We hypothesize that interventions that convert MSS CRC to an MMR-deficient MSI phenotype could enhance
antitumor immunity and make resistant MSS CRC sensitive to CPI. This proposal will investigate whether
tumor-targeted gene knockdown can convert MSS CRC to immune responsive MSI-high tumors. There
are no known small molecule inhibitors of MMR. We will exploit a method of epithelial cancer-targeted gene
knockdown that uses subcutaneous injection of aptamer-small interfering RNAs (AsiCs), which link a high affinity
EpCAM aptamer for epithelial tumor targeting to small interfering RNAs, for tumor-selective gene knockdown.
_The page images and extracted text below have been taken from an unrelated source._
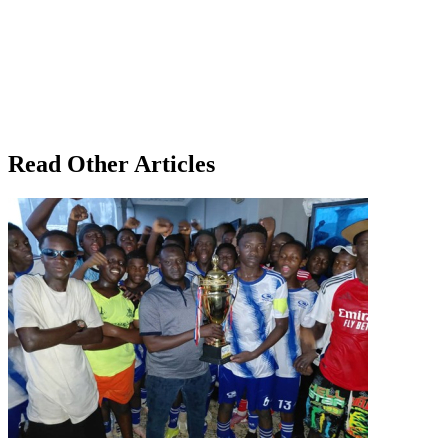
Read Other Articles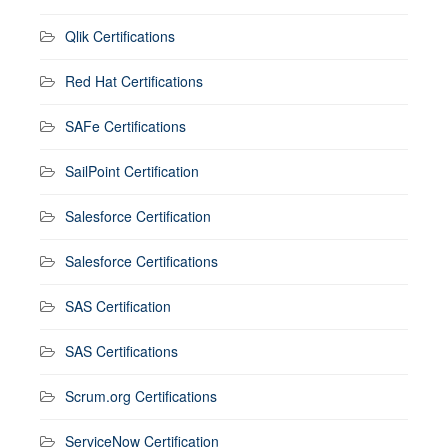
Qlik Certifications
Red Hat Certifications
SAFe Certifications
SailPoint Certification
Salesforce Certification
Salesforce Certifications
SAS Certification
SAS Certifications
Scrum.org Certifications
ServiceNow Certification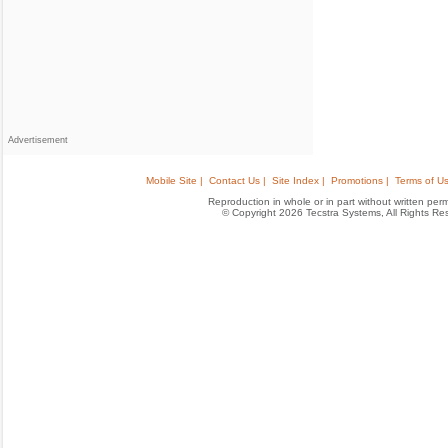
Advertisement
Mobile Site |
Contact Us |
Site Index |
Promotions |
Terms of Us
Reproduction in whole or in part without written permis
© Copyright 2026 Tecstra Systems, All Rights R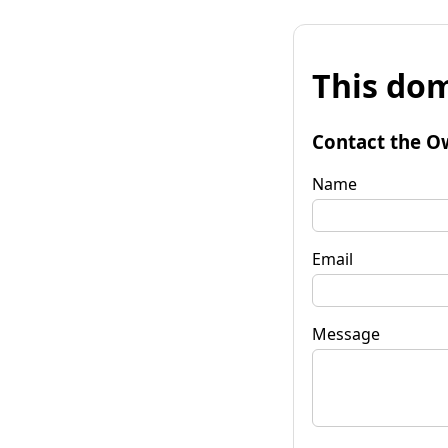
This dom
Contact the O
Name
Email
Message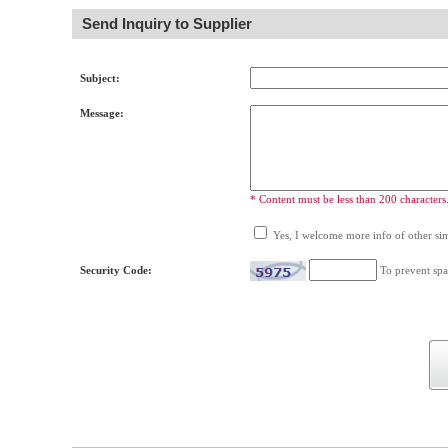
Send Inquiry to Supplier
Subject:
Message:
* Content must be less than 200 characters
Yes, I welcome more info of other simi
Security Code:
To prevent spa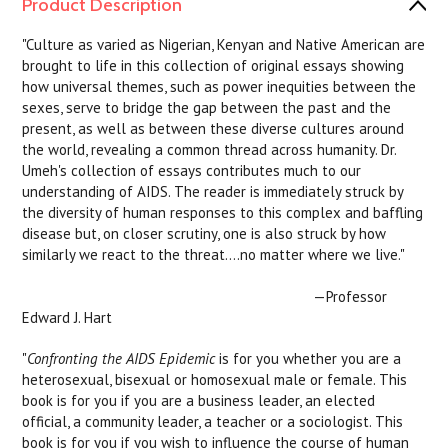
Product Description
"Culture as varied as Nigerian, Kenyan and Native American are
brought to life in this collection of original essays showing
how universal themes, such as power inequities between the
sexes, serve to bridge the gap between the past and the
present, as well as between these diverse cultures around
the world, revealing a common thread across humanity. Dr.
Umeh's collection of essays contributes much to our
understanding of AIDS. The reader is immediately struck by
the diversity of human responses to this complex and baffling
disease but, on closer scrutiny, one is also struck by how
similarly we react to the threat....no matter where we live."
—Professor
Edward J. Hart
"
Confronting the AIDS Epidemic
is for you whether you are a
heterosexual, bisexual or homosexual male or female. This
book is for you if you are a business leader, an elected
official, a community leader, a teacher or a sociologist. This
book is for you if you wish to influence the course of human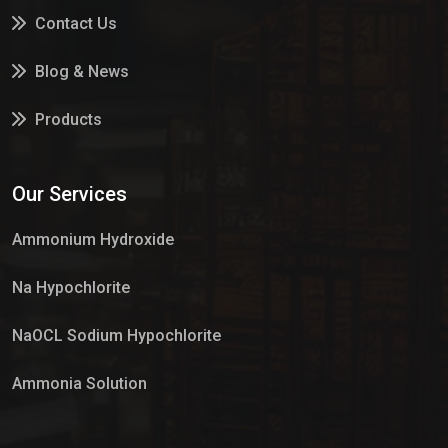
Contact Us
Blog & News
Products
Services
Our Services
Market Place
Ammonium Hydroxide
Na Hypochlorite
NaOCL Sodium Hypochlorite
Ammonia Solution
Sulphur Dioxide Gas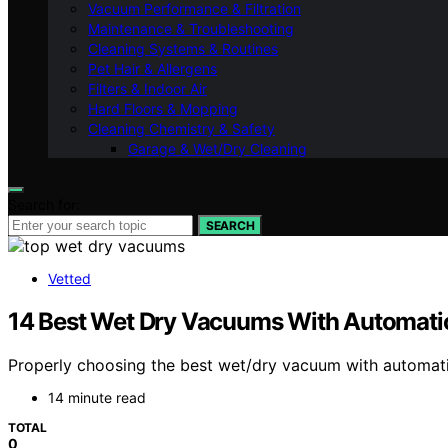
Vacuum Performance & Filtration
Maintenance & Troubleshooting
Cleaning Systems & Routines
Pet Hair & Allergens
Filters & Indoor Air
Hard Floors & Mopping
Cleaning Chemistry & Safety
Garage & Wet/Dry Cleaning
Search for:
SEARCH
Vetted
14 Best Wet Dry Vacuums With Automatic 
Properly choosing the best wet/dry vacuum with automati
14 minute read
TOTAL
0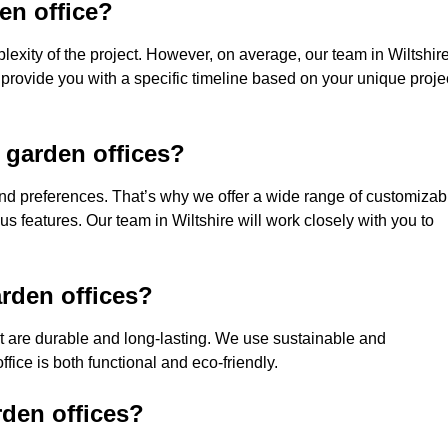
den office?
exity of the project. However, on average, our team in Wiltshir
 provide you with a specific timeline based on your unique proje
 garden offices?
nd preferences. That’s why we offer a wide range of customizab
ous features. Our team in Wiltshire will work closely with you to
rden offices?
hat are durable and long-lasting. We use sustainable and
fice is both functional and eco-friendly.
rden offices?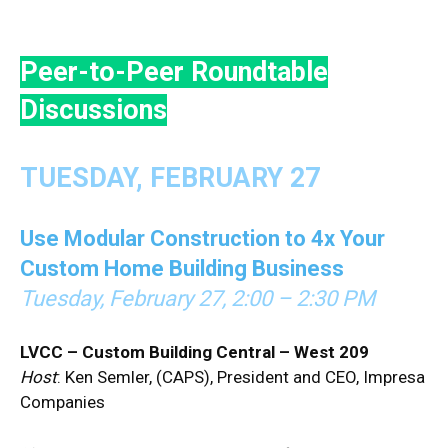
Peer-to-Peer Roundtable
Discussions
TUESDAY, FEBRUARY 27
Use Modular Construction to 4x Your
Custom Home Building Business
Tuesday, February 27, 2:00 – 2:30 PM
LVCC – Custom Building Central – West 209
Host
: Ken Semler, (CAPS), President and CEO, Impresa
Companies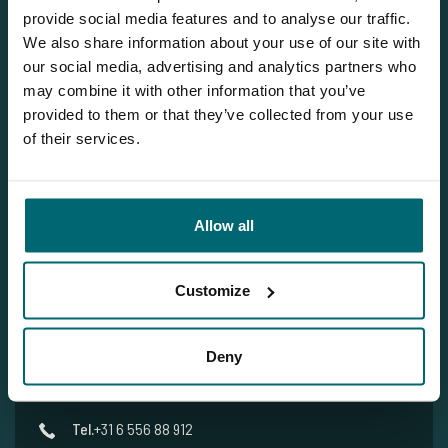
provide social media features and to analyse our traffic.
We also share information about your use of our site with
our social media, advertising and analytics partners who
Our brochure
may combine it with other information that you’ve
Request
our brochure, and we'll send
provided to them or that they’ve collected from your use
it to you per post!
of their services.
Allow all
Team TCS
Customize
More info?
Deny
Would you like more information about this carp lake?
Please contact us
Tel.
+31 6 556 88 912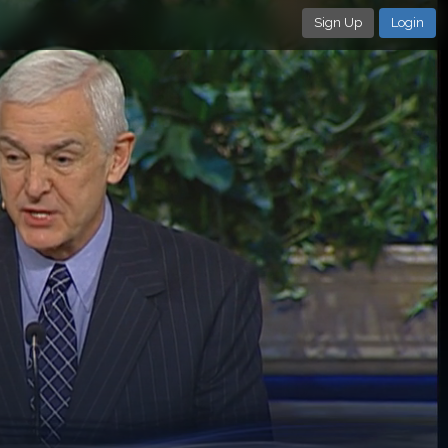
Sign Up
Login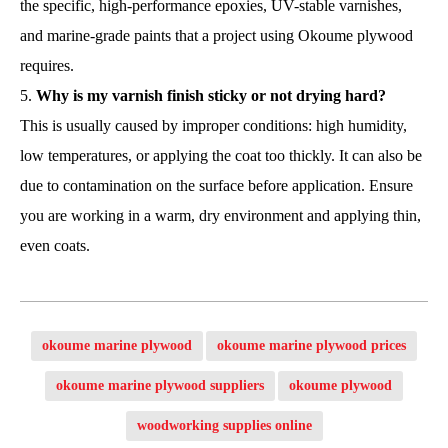
the specific, high-performance epoxies, UV-stable varnishes,
and marine-grade paints that a project using Okoume plywood
requires.
Why is my varnish finish sticky or not drying hard?
This is usually caused by improper conditions: high humidity,
low temperatures, or applying the coat too thickly. It can also be
due to contamination on the surface before application. Ensure
you are working in a warm, dry environment and applying thin,
even coats.
okoume marine plywood
okoume marine plywood prices
okoume marine plywood suppliers
okoume plywood
woodworking supplies online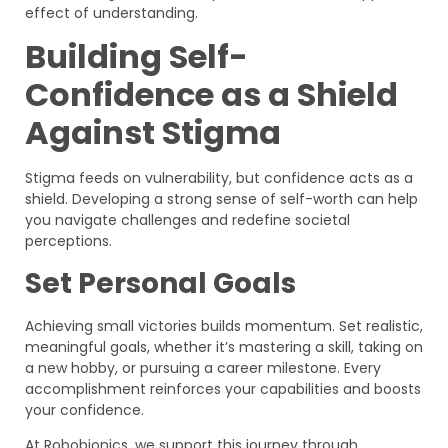
effect of understanding.
Building Self-
Confidence as a Shield
Against Stigma
Stigma feeds on vulnerability, but confidence acts as a
shield. Developing a strong sense of self-worth can help
you navigate challenges and redefine societal
perceptions.
Set Personal Goals
Achieving small victories builds momentum. Set realistic,
meaningful goals, whether it’s mastering a skill, taking on
a new hobby, or pursuing a career milestone. Every
accomplishment reinforces your capabilities and boosts
your confidence.
At Robobionics, we support this journey through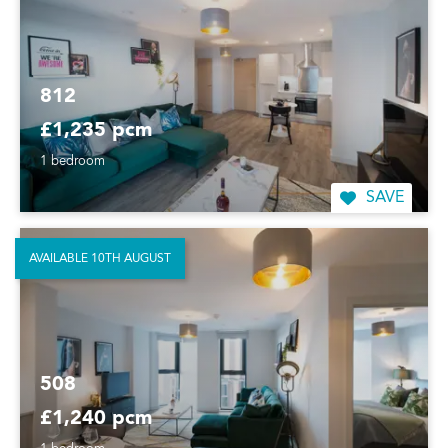
812
£1,235 pcm
1 bedroom
SAVE
AVAILABLE 10TH AUGUST
508
£1,240 pcm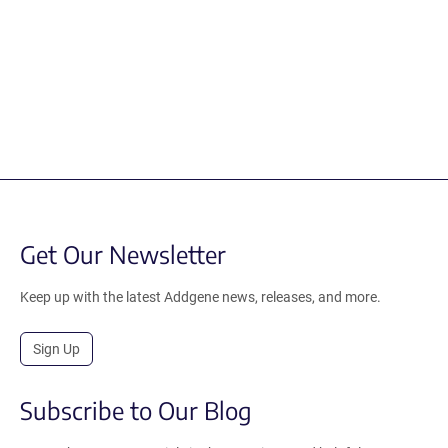
Get Our Newsletter
Keep up with the latest Addgene news, releases, and more.
Sign Up
Subscribe to Our Blog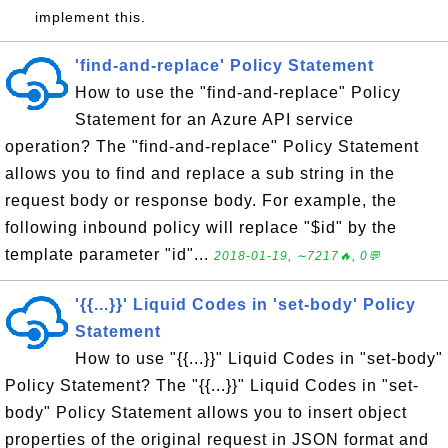
implement this.
'find-and-replace' Policy Statement
How to use the "find-and-replace" Policy
Statement for an Azure API service
operation? The "find-and-replace" Policy Statement
allows you to find and replace a sub string in the
request body or response body. For example, the
following inbound policy will replace "$id" by the
template parameter "id"...
2018-01-19, ∼7217🔥, 0💬
'{{...}}' Liquid Codes in 'set-body' Policy
Statement
How to use "{{...}}" Liquid Codes in "set-body"
Policy Statement? The "{{...}}" Liquid Codes in "set-
body" Policy Statement allows you to insert object
properties of the original request in JSON format and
EpCAM, the first described tumor antigen, is ~100-1000-fold more highly expressed in epithelial cancers
(including virtually all CRC) than normal epithelia, making it attractive for selective CRC tumor targeting. We
previously showed that EpCAM-AsiCs that knockdown tumor-dependency genes or genes whose knockdown
promotes immune recognition can strongly suppress aggressive breast cancer in orthotopic, metastatic and
genetically engineered mouse tumor models and induce an effective immune response in immunologically cold
tumors. In this proposal we will evaluate EpCAM-AsiCs to knockdown Mlh1, encoding a key MMR enzyme, in
MSS CRC subcutaneous and caecal tumor implants of 4 mouse CRC cell lines and 2 MMR-proficient, MSS
organoid lines derived from an aggressive genetically engineered mouse model, which conditionally express
mutations in intestinal stem cells of four key genes that are frequently mutated in human CRC – Apc, Kras,
Tgfbr2 and Trp53. We will evaluate the effect of MMR disruption on tumor growth in immunodeficient and
immunocompetent mice and dissect in detail how microsatellite stability, tumor mutational burden and gene
expression in the tumor and the immune response to the tumor are altered. We will also investigate whether CPI
enhances the antitumor effect of tumor-targeted Mlh1 knockdown.